The IASS has around 15,000 members and this number divides three ways. Some 5,000 members receive a pension, 5,000 are deferred members and 5,000 or more are active members. If the State has encouraged DB schemes to date, it has a commitment to these people, especially as we are talking about a semi-State company. The commitment is greater in the case of a semi-State company than a private company. The State must live up to commitments that were made in writing to workers by companies acting on behalf of shareholders, a major one of which was the State during those years. The State cannot extract itself now on the basis that this is a commercial decision without consequences.

Unions, trustees, Aer Rianta and Aer Lingus all have a say in this - the Minister has a say as she signed an order. However, some 5,000 deferred members do not have a say in this - one third of the beneficiaries of the IASS DB scheme. These people do not have the same right to fair procedures as others, though the right to fair procedures is recognised in law. A person who is denied fair procedures is entitled to an appeal - this was upheld time and again by the then Ombudsman, Emily O'Reilly. The reports over the years show that she encouraged appeals methods to be put in place but deferred members do not have such a mechanism. Decisions are made on behalf of deferred members and they have no input or ability to raise questions - it is a fait accompli. Trustees ride roughshod over deferred members. I raised the question of deferred members when we discussed the last Bill and there must be a mechanism to protect them and give them a right of appeal. It is right that there should be a right of consultation as trustees are supposed to consult deferred members but there is no guarantee it will happen.

I will not delay as I know other Deputies wish to speak on this matter. Amendment No. 19 raises solvent firms, a matter that received insufficient discussion during the debate on the 2013 Bill. The IASS relates to a solvent firm and the Abbey Theatre is another company with similar problems with deferred members who did not have a say in changes to a pension fund. Some solvent firms will use existing pensions legislation to avoid their commitments. For example, the people behind Waterford Wedgewood, the directors and CEO, were solvent yet the company was wound up and the pension scheme did not benefit workers as it should have.

I could say more on this but I am willing to cede time because this debate will adjourn at 7.30 p.m. and I know at least two Deputies from the area most affected wish to contribute.

I call on Deputy Clare Daly and apologise as I should have called her earlier.

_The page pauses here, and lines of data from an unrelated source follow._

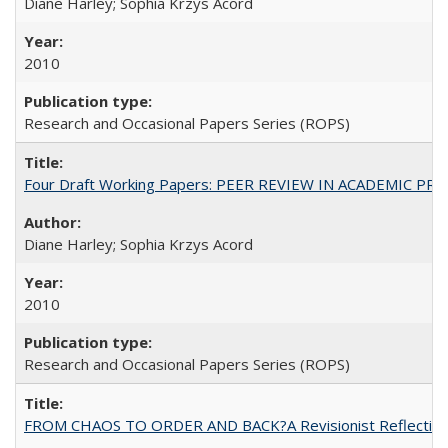
Diane Harley; Sophia Krzys Acord
2010
Research and Occasional Papers Series (ROPS)
Four Draft Working Papers: PEER REVIEW IN ACADEMIC PRO
Diane Harley; Sophia Krzys Acord
2010
Research and Occasional Papers Series (ROPS)
FROM CHAOS TO ORDER AND BACK?A Revisionist Reflection on 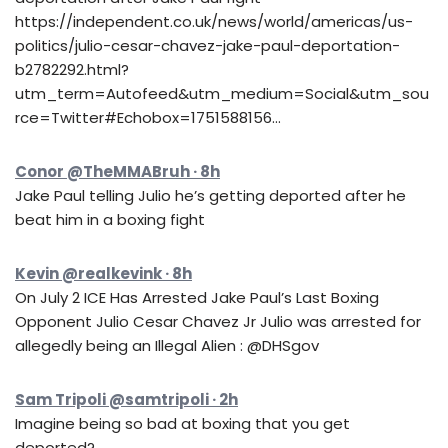
https://independent.co.uk/news/world/americas/us-
politics/julio-cesar-chavez-jake-paul-deportation-
b2782292.html?
utm_term=Autofeed&utm_medium=Social&utm_sou
rce=Twitter#Echobox=1751588156…
Conor @TheMMABruh · 8h
Jake Paul telling Julio he’s getting deported after he
beat him in a boxing fight
Kevin @realkevink · 8h
On July 2 ICE Has Arrested Jake Paul’s Last Boxing
Opponent Julio Cesar Chavez Jr Julio was arrested for
allegedly being an Illegal Alien : @DHSgov
Sam Tripoli @samtripoli · 2h
Imagine being so bad at boxing that you get
deported?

That is not a problem. I agree with Deputy Shortall that there is irony in the fact that we are discussing this only because the Minister wanted to move changes in the scheme relating to pensions. When we tried to do so on Committee Stage it was deemed out of order. This is an urgent situation and, even though it is late in the day, the Minister must start listening. The Minister met pensioners in the airport groups but there is a perception that the Government is not listening enough - it is more than a perception; it is a reality. The people involved had no choice but to participate in this pension scheme, given their conditions of employment. Their colleagues in the UK and the US who work for the Irish national airline have secure pension rights but those who gave a lifetime of contributions to this pension scheme face cuts to their living standards on the scale outlined by the other Deputies.

In these amendments we seek to deal with cases where defined benefit pension schemes have funding problems. We accept that funding problems exist and it is appropriate to use the example of the IASS but this only covers half the question. The question is, if there is a problem with funding, who will pay to solve it. These amendments highlight the fact that the current scenario, where workers and their families pay the price of something that was not their problem to begin with, is unfair and somebody else should bear the cost. The "somebody else" in this situation is the employer. We do not say this lightly but based on a number of serious and important precedents.

The first precedent was mentioned earlier. Previous rulings in the High Court, by the likes of Mr. Justice Murphy, deemed the IASS to be a contingent creditor of Aer Lingus.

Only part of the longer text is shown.